[Task to carry out]
Compute how many lines below contain the word "company" and respond with that number only.

___ Supplied information

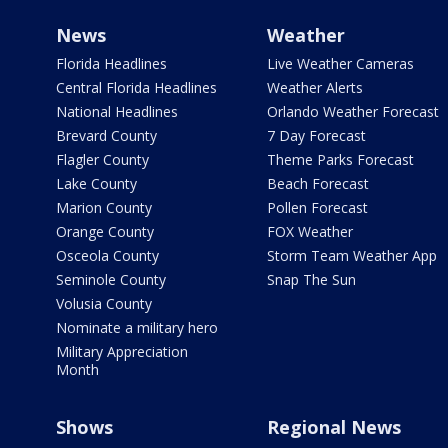
News
Weather
Florida Headlines
Live Weather Cameras
Central Florida Headlines
Weather Alerts
National Headlines
Orlando Weather Forecast
Brevard County
7 Day Forecast
Flagler County
Theme Parks Forecast
Lake County
Beach Forecast
Marion County
Pollen Forecast
Orange County
FOX Weather
Osceola County
Storm Team Weather App
Seminole County
Snap The Sun
Volusia County
Nominate a military hero
Military Appreciation
Month
Shows
Regional News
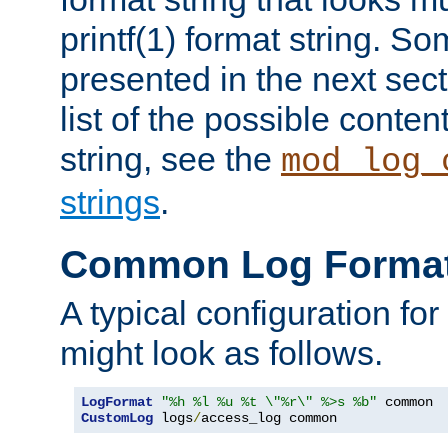
printf(1) format string. 
presented in the next sec
list of the possible conten
string, see the
mod_log_
strings
.
Common Log Forma
A typical configuration fo
might look as follows.
LogFormat
"%h %l %u %t \"%r\" %>s %b"
CustomLog
 logs
/
access_log common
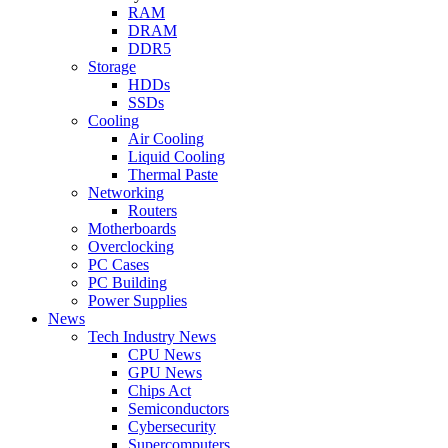
RAM
DRAM
DDR5
Storage
HDDs
SSDs
Cooling
Air Cooling
Liquid Cooling
Thermal Paste
Networking
Routers
Motherboards
Overclocking
PC Cases
PC Building
Power Supplies
News
Tech Industry News
CPU News
GPU News
Chips Act
Semiconductors
Cybersecurity
Supercomputers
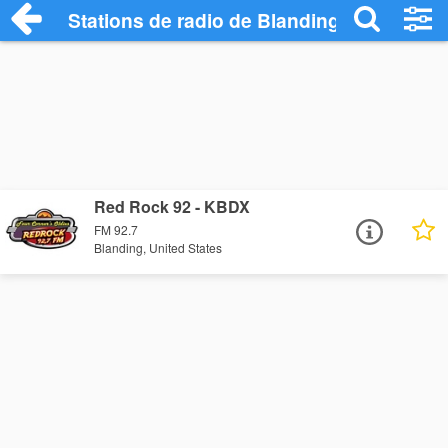
Stations de radio de Blanding
Red Rock 92 - KBDX
FM 92.7
Blanding, United States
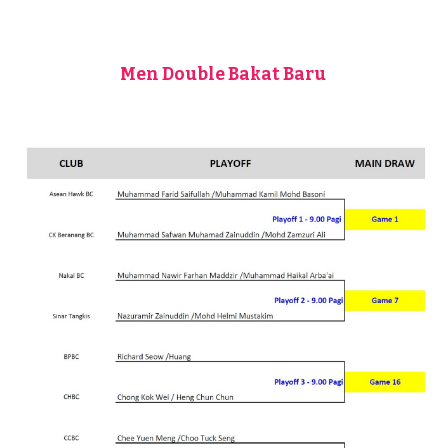
Men Double Bakat Baru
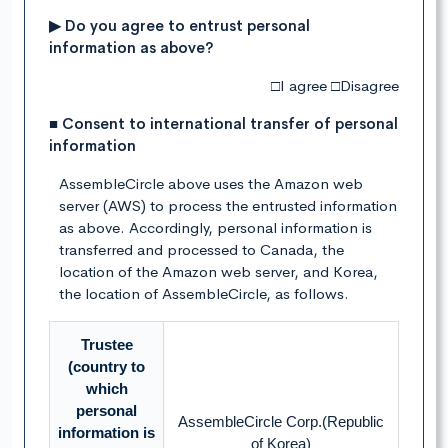
▶ Do you agree to entrust personal
information as above?
□I agree □Disagree
■ Consent to international transfer of personal
information
AssembleCircle above uses the Amazon web
server (AWS) to process the entrusted information
as above. Accordingly, personal information is
transferred and processed to Canada, the
location of the Amazon web server, and Korea,
the location of AssembleCircle, as follows.
Trustee
(country to
which
personal
AssembleCircle Corp.(Republic
information is
of Korea)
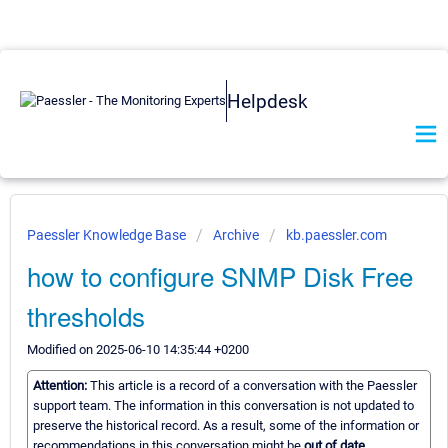
Helpdesk
Paessler Knowledge Base
Archive
kb.paessler.com
how to configure SNMP Disk Free
thresholds
Modified on 2025-06-10 14:35:44 +0200
Attention:
This article is a record of a conversation with the Paessler
support team. The information in this conversation is not updated to
preserve the historical record. As a result, some of the information or
recommendations in this conversation might be
out of date.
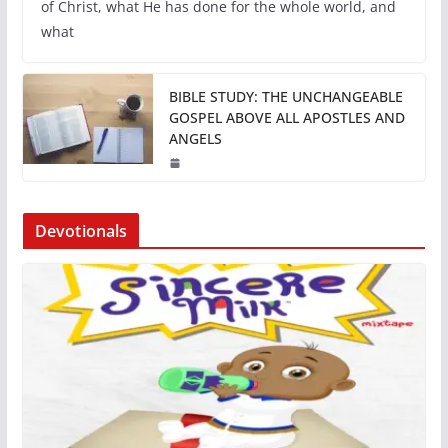
of Christ, what He has done for the whole world, and
what
BIBLE STUDY: THE UNCHANGEABLE
GOSPEL ABOVE ALL APOSTLES AND
ANGELS
Devotionals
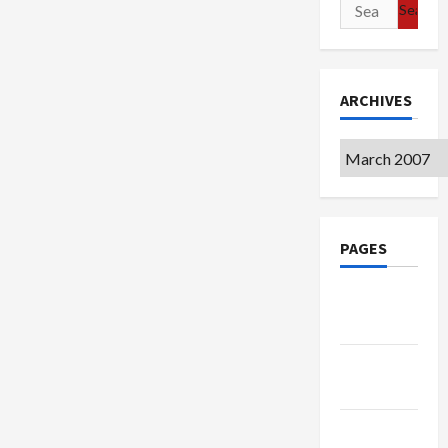
Search
for:
ARCHIVES
Archives
PAGES
Google
Badge
Privacy
Policy
Terms of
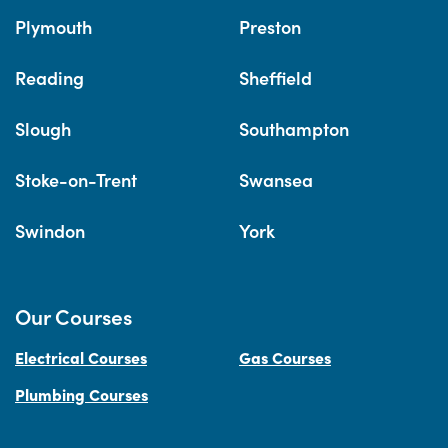
Plymouth
Preston
Reading
Sheffield
Slough
Southampton
Stoke-on-Trent
Swansea
Swindon
York
Our Courses
Electrical Courses
Gas Courses
Plumbing Courses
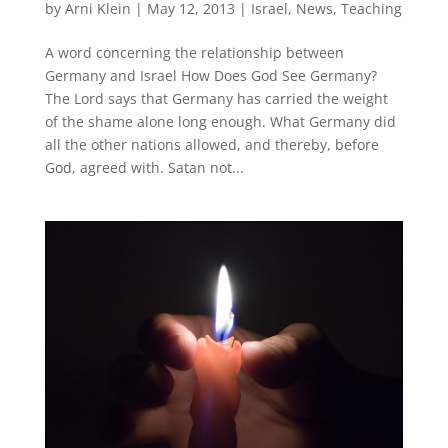
by
Arni Klein
|
May 12, 2013
|
Israel
,
News
,
Teaching
A word concerning the relationship between
Germany and Israel How Does God See Germany?
The Lord says that Germany has carried the weight
of the shame alone long enough. What Germany did
all the other nations allowed, and thereby, before
God, agreed with. Satan not...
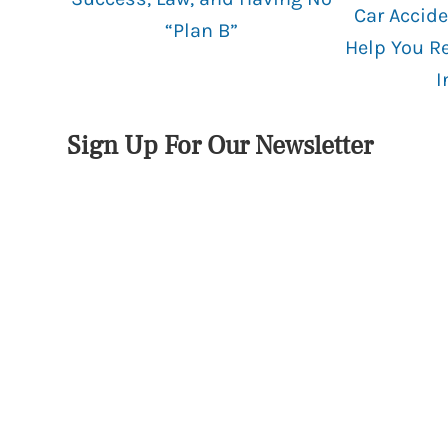
Car Accide
“Plan B”
Help You R
I
Sign Up For Our Newsletter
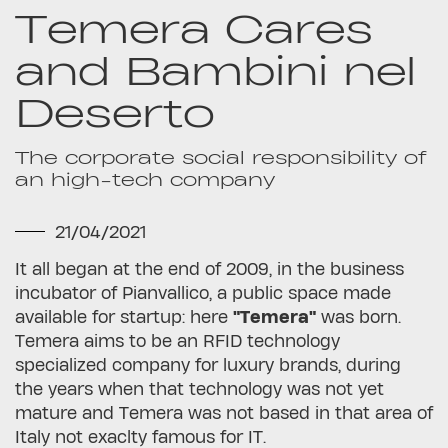
Temera Cares
and Bambini nel
Deserto
The corporate social responsibility of
an high-tech company
21/04/2021
It all began at the end of 2009, in the business
incubator of Pianvallico, a public space made
available for startup: here
"Temera"
was born.
Temera aims to be an RFID technology
specialized company for luxury brands, during
the years when that technology was not yet
mature and Temera was not based in that area of
Italy not exaclty famous for IT.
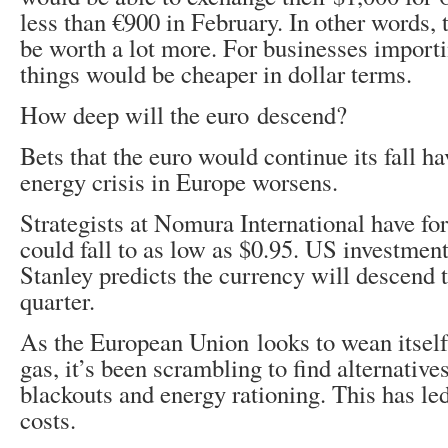
less than €900 in February. In other words, 
be worth a lot more. For businesses import
things would be cheaper in dollar terms.
How deep will the euro descend?
Bets that the euro would continue its fall h
energy crisis in Europe worsens.
Strategists at Nomura International have for
could fall to as low as $0.95. US investme
Stanley predicts the currency will descend t
quarter.
As the European Union looks to wean itself 
gas, it’s been scrambling to find alternative
blackouts and energy rationing. This has le
costs.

______

[Response]
2